Essential Comedy Tome to Grill Chast, Sedaris, Clowes, Handey, Others

Martin Schneider writes:
Finally, a post that doesn’t mention Tw****r! I think I’ve discovered the 2009 release I’m looking forward to most. A gentleman named Mike Sacks has compiled a book of interviews with twenty-five of the funniest writers on earth, due for publication in July from F+W Press.
The book will feature interviews with familiar New Yorker contributors Roz Chast, Daniel Clowes, Jack Handey, and David Sedaris, as well as:
Paul Feig (Freaks and Geeks)
Merrill Markoe (Late Night with David Letterman)
Dick Cavett (The Dick Cavett Show)
Larry Wilmore (The Daily Show)
Irving Brecher (Marx Brothers)
Bob Odenkirk (Mr.

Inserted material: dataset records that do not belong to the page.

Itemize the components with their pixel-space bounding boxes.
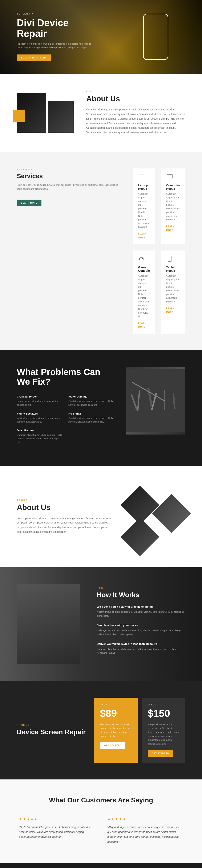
about-label: INFO: [86, 90, 185, 93]
how-image-container: [17, 584, 80, 664]
how-step-3: Deliver your fixed device in less than 4…: [97, 642, 185, 655]
diamond-image-2: [121, 517, 159, 556]
how-step-name-0: We'll send you a box with prepaid shippi…: [97, 605, 185, 608]
how-step-desc-2: Curabitur aliquet quam id dui posuere. S…: [97, 647, 185, 655]
pricing-device-tablet: TABLET: [148, 704, 179, 706]
svg-rect-2: [167, 174, 172, 178]
problem-desc-1: Curabitur aliquet quam id dui posuere. N…: [68, 399, 114, 407]
stars-2: ★★★★★: [107, 817, 183, 821]
pricing-desc-tablet: Integer aliquet at sem ut ornare lorem. …: [148, 722, 179, 746]
how-step-1: We'll send you a box with prepaid shippi…: [97, 605, 185, 618]
tablet-icon: [166, 255, 180, 263]
service-link-computer[interactable]: LEARN MORE: [166, 225, 174, 231]
pricing-section: PRICING Device Screen Repair PHONE $89 V…: [0, 681, 202, 779]
how-step-2: Send box back with your device Nulla ege…: [97, 624, 185, 636]
pricing-btn-phone[interactable]: GET STARTED: [100, 742, 125, 749]
problem-desc-4: Curabitur aliquet quam id dui posuere. N…: [17, 433, 62, 444]
service-desc-laptop: Curabitur aliquet quam id dui posuere bl…: [138, 192, 150, 229]
svg-rect-0: [139, 175, 144, 178]
testimonials-section: What Our Customers Are Saying ★★★★★ "Nul…: [0, 779, 202, 863]
about-images: [17, 93, 74, 133]
services-description: Proin eget tortor risus. Curabitur arcu …: [17, 183, 121, 191]
about2-title: About Us: [17, 503, 114, 512]
how-image: [17, 584, 80, 664]
service-link-tablet[interactable]: LEARN MORE: [166, 307, 174, 313]
service-card-laptop: Laptop Repair Curabitur aliquet quam id …: [133, 168, 155, 244]
service-desc-console: Curabitur aliquet quam id dui posuere. N…: [138, 274, 150, 318]
problem-water-damage: Water Damage Curabitur aliquet quam id d…: [68, 395, 114, 407]
testimonial-text-2: "Aliqua id fugiat nostrud irure ex duis …: [107, 825, 183, 844]
how-step-name-2: Deliver your fixed device in less than 4…: [97, 642, 185, 646]
about2-images: [126, 483, 185, 550]
testimonials-title: What Our Customers Are Saying: [17, 796, 185, 804]
how-it-works-section: HOW How It Works We'll send you a box wi…: [0, 567, 202, 681]
problem-name-4: Dead Battery: [17, 429, 62, 432]
problem-no-signal: No Signal Curabitur aliquet quam id dui …: [68, 412, 114, 424]
hero-title: Divi Device Repair: [17, 18, 97, 39]
monitor-icon: [166, 174, 180, 181]
problems-section: What Problems Can We Fix? Cracked Screen…: [0, 350, 202, 466]
laptop-icon: [138, 174, 150, 181]
how-title: How It Works: [97, 591, 185, 599]
svg-rect-5: [140, 258, 144, 260]
service-link-console[interactable]: LEARN MORE: [138, 322, 146, 328]
how-label: HOW: [97, 587, 185, 589]
pricing-device-phone: PHONE: [100, 704, 132, 706]
problem-desc-2: Vestibulum ac diam sit amet. magna, quis…: [17, 416, 62, 424]
stars-1: ★★★★★: [19, 817, 95, 821]
services-grid: Laptop Repair Curabitur aliquet quam id …: [133, 168, 185, 334]
about-title: About Us: [86, 94, 185, 103]
problems-image: [126, 367, 185, 435]
about2-text: Lorem ipsum dolor sit amet, consectetur …: [17, 516, 114, 534]
service-card-console: Game Console Curabitur aliquet quam id d…: [133, 250, 155, 334]
pricing-card-phone: PHONE $89 Vestibulum ac diam sit amet qu…: [94, 698, 137, 763]
problem-dead-battery: Dead Battery Curabitur aliquet quam id d…: [17, 429, 62, 444]
gamepad-icon: [138, 255, 150, 263]
service-name-console: Game Console: [138, 266, 150, 272]
problem-cracked-screen: Cracked Screen Lorem ipsum dolor sit ame…: [17, 395, 62, 407]
service-card-tablet: Tablet Repair Curabitur aliquet quam id …: [161, 250, 185, 334]
how-step-desc-1: Nulla eget lobortis odio. Nullam massa n…: [97, 628, 185, 636]
hero-section: SCREEN FIX Divi Device Repair Praesent l…: [0, 0, 202, 73]
hero-cta-button[interactable]: BOOK APPOINTMENT: [17, 55, 51, 61]
pricing-price-tablet: $150: [148, 708, 179, 719]
services-learn-more-button[interactable]: LEARN MORE: [17, 199, 41, 206]
about2-label: ABOUT: [17, 499, 114, 501]
pricing-price-phone: $89: [100, 708, 132, 719]
problems-image-container: [126, 367, 185, 435]
svg-rect-12: [126, 369, 185, 432]
services-label: SERVICES: [17, 168, 121, 171]
testimonials-grid: ★★★★★ "Nulla Lorem mollit cupidat iruré.…: [17, 814, 185, 846]
pricing-label: PRICING: [17, 724, 86, 726]
testimonial-text-1: "Nulla Lorem mollit cupidat iruré. Labor…: [19, 825, 95, 839]
diamond-image-3: [152, 494, 191, 533]
how-step-name-1: Send box back with your device: [97, 624, 185, 627]
services-section: SERVICES Services Proin eget tortor risu…: [0, 152, 202, 350]
services-title: Services: [17, 173, 121, 180]
service-name-computer: Computer Repair: [166, 184, 180, 190]
cta-section: Broken Device? Contact Us Today! MAKE AN…: [0, 863, 202, 868]
how-step-desc-0: Nullam finibus at lorem sed laoreet. Cur…: [97, 610, 185, 618]
svg-point-8: [142, 258, 143, 259]
svg-point-11: [169, 261, 170, 261]
problems-grid: Cracked Screen Lorem ipsum dolor sit ame…: [17, 395, 114, 449]
pricing-card-tablet: TABLET $150 Integer aliquet at sem ut or…: [142, 698, 185, 763]
testimonial-2: ★★★★★ "Aliqua id fugiat nostrud irure ex…: [105, 814, 185, 846]
about2-section: ABOUT About Us Lorem ipsum dolor sit ame…: [0, 466, 202, 567]
service-link-laptop[interactable]: LEARN MORE: [138, 232, 146, 239]
svg-point-9: [142, 259, 142, 259]
problem-speakers: Faulty Speakers Vestibulum ac diam sit a…: [17, 412, 62, 424]
service-desc-tablet: Curabitur aliquet quam id dui posuere bl…: [166, 274, 180, 304]
problem-name-3: No Signal: [68, 412, 114, 415]
problem-desc-3: Curabitur aliquet quam id dui posuere. N…: [68, 416, 114, 424]
testimonial-1: ★★★★★ "Nulla Lorem mollit cupidat iruré.…: [17, 814, 97, 846]
hero-label: SCREEN FIX: [17, 12, 97, 15]
pricing-btn-tablet[interactable]: GET STARTED: [148, 750, 173, 757]
service-card-computer: Computer Repair Curabitur aliquet quam i…: [161, 168, 185, 244]
problem-desc-0: Lorem ipsum dolor sit amet, consectetur …: [17, 399, 62, 407]
service-name-laptop: Laptop Repair: [138, 184, 150, 190]
pricing-title: Device Screen Repair: [17, 728, 86, 736]
pricing-desc-phone: Vestibulum ac diam sit amet quam vehicul…: [100, 722, 132, 738]
about-section: INFO About Us Curabitur aliquet quam id …: [0, 73, 202, 152]
hero-description: Praesent lorem massa, conubia a pellente…: [17, 42, 97, 50]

Show)
Robert Smigel (TV Funhouse)
Dan Mazer (Ali G, Borat)
Harold Ramis (Groundhog Day)
Larry Gelbart (M*A*S*H)
Mitch Hurwitz (Arrested Development)
Dave Barry (syndicated column)
Daniel Handler (Lemony Snicket)
Bruce Jay Friedman (The Heartbreak Kid)
Marshall Brickman (Annie Hall, Manhattan)
George Meyer (The Simpsons)
Al Jaffee (MAD Magazine)
Allison Silverman (The Colbert Report)
Buck Henry (Get Smart, The Graduate)
Stephen Merchant (Extras)
Todd Hanson (The Onion)
(Apparently New Yorker editor Susan Morrison is involved as well.)
I feel confident in guaranteeing that if you collected that group in a room, nobody’d ask, “So when do the funny people show up?”—except in jest.
Best of all, you can read the chapters for Handler, Chast, Friedman, and Clowes in full on the book’s website, which also has generous excerpts of every single other chapter.
As a comedy enthusiast with a serious weakness for artist interviews (Paris Review, Inside the Actor’s Studio, you name it), I’m genuinely excited, as you can well imagine.

Not Just Inane Chatter, Twitter also Brings Facts

Martin Schneider writes:
User @alexbarkett (for that is the convention) tweets: “For everyone who was wondering, the audio prelude to all New Yorker podcasts is a song by Isolée called Schrapnell.” I checked it out: it does sound right! (Compare.) A back and forth with Mr. Barkett confirmed that he knows the full song and that it only applies to the “Out Loud” podcasts.
Note that when I tried to confirm this fact on Google, I came up bupkes.